この日以降、川の周辺には釣り道具をどっさり乗せた県外ナンバーの車が停まり、流れが緩やかな場所に腰に腕章を下げた人がぽつりぽつり。
まもなくあっちやこっちのご近所さんから鮎のおすそ分けがやってくる。その代わりに畑で採れた野菜やら貰い物のビールなんかを渡し、また数日経つと「今朝釣ったばかり」の鮎がやってくる。食べきれない分は冷凍して、また数日経つと、を繰り返すのが夏。
幼いころは「食べきれないなら釣らなければいいのに」と思っていたけれど、しばらく経ってから「釣るのが趣味な人もいる」と気が付いて納得。釣るのは好きだけど食べるのは飽き飽きしている。贅沢なことだ。
だから実家の食卓に鮎が並ぶときは「誰々からもらった」だったし、どこで買ってきたというのは一度も聞いたことがない。そりゃあ歩いて3分の川で釣れるもの、買う訳がない。(もちろん漁業権は必要だが)
実家を出て、都会のスーパーに並ぶ鮎を見た時はたいそう驚いた。
え、あんた、こんなキレイにパッキングされて並べられるもんなの!?いつもクーラーボックスにいたじゃない!

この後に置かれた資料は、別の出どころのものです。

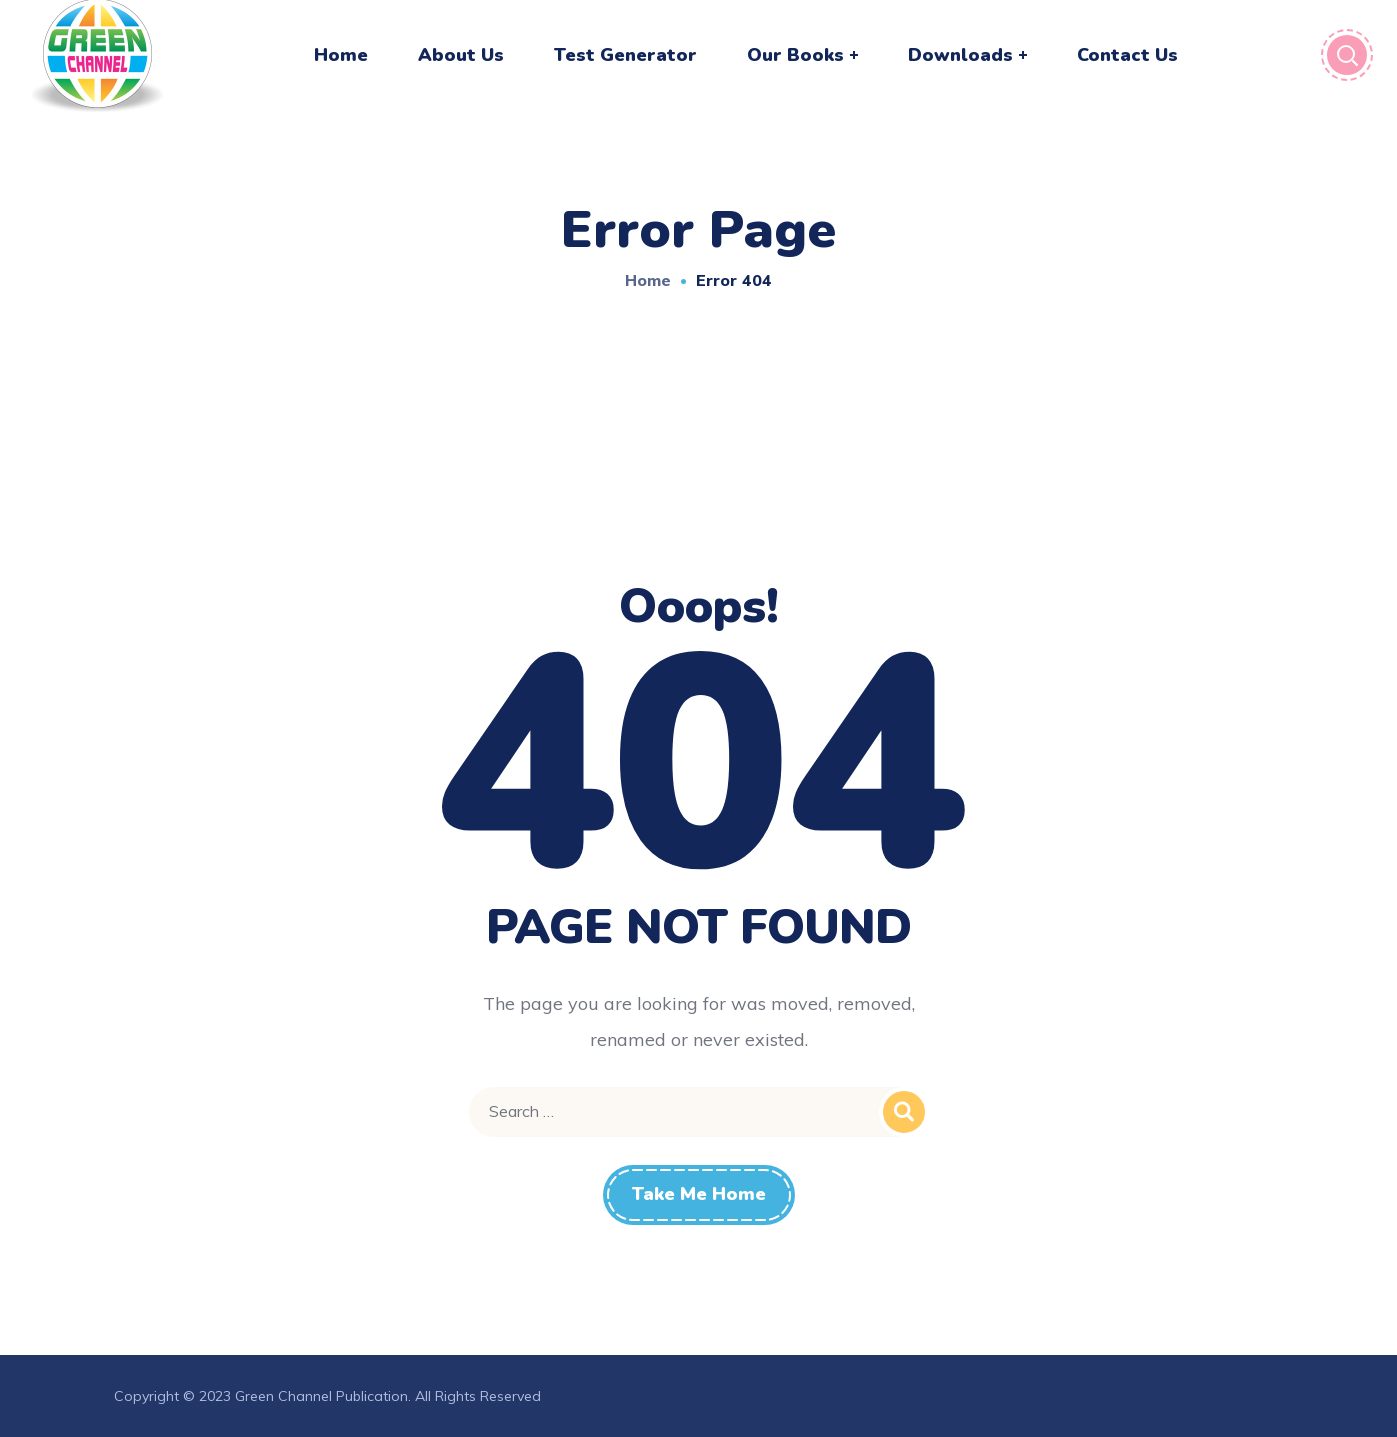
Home (648, 280)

しかもなんて強気なお値段!一尾400円ですって!?!?!?冗談じゃない!!

この時期は毎回スーパーに行くたび売られている鮎の写真を撮り、実家のグループラインに送る作業をしている。なんだか幼馴染がテレビドラマに出演しているみたいな気分だ。
「今晩肉じゃが食べる?」の感覚で「今晩鮎焼いて食べる?」と話すのはなんとも贅沢なことだったんだなぁ。
旬や産地によってそれぞれあるんだろうけど、未だに鮎の値段と春の七草がいいお値段で売られていることには毎回驚く。七草なんておかんが家の裏から摘んでくるものだ。

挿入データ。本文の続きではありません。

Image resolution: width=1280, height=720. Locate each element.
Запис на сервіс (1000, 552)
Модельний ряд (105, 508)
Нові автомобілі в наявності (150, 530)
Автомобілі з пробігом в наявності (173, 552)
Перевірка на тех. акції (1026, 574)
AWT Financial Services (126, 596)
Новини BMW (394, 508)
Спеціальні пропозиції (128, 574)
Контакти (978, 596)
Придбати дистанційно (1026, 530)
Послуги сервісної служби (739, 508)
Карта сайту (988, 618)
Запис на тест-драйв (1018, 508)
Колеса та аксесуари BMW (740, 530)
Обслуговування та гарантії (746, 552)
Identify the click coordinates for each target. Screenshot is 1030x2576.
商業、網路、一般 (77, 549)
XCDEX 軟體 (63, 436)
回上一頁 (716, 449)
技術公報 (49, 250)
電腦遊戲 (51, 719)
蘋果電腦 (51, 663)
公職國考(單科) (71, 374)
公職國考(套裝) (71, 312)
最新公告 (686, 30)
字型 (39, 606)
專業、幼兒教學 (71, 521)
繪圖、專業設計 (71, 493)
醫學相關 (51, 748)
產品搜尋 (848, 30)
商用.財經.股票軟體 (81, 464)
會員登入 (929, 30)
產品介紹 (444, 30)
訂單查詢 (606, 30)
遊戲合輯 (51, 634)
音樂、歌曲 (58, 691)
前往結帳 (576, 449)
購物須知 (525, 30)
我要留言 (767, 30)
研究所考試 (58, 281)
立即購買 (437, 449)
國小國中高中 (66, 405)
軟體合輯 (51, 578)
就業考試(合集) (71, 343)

だから私はそこら辺の人よりも多く鮎を食べている自負がある。
そもそも鮎をはじめとする川魚は独特な匂いがあるから好き嫌いが分かれるが、「そういうもの」と思って食べていたから別に気にならない。生まれついて食べているものに疑問を抱くのは自我が芽生えてからもっと先の話。
苔しか食べない鮎の内臓を「これがウマい」と大人は食べるが、私はどうもハラワタの類はどれも好きでない。うるかなんて珍味があるが、これは地元でも人を選ぶほどの珍味である。
自分的には当たり前のことでも、世間で見れば「夏の季語」だったり、「贅沢な初夏の旬」になるんだなぁ。
それより私は銘菓「若鮎」を食べたことがなくて気になっている。鮎の内臓を求肥で表現するなんて、何か意味があるのだろうか、とか考えると面白いし、なによりめっちゃ美味しそう。
所違えば名物が違う。今度実家に帰省した折には、もう少し味わって食べようと思う。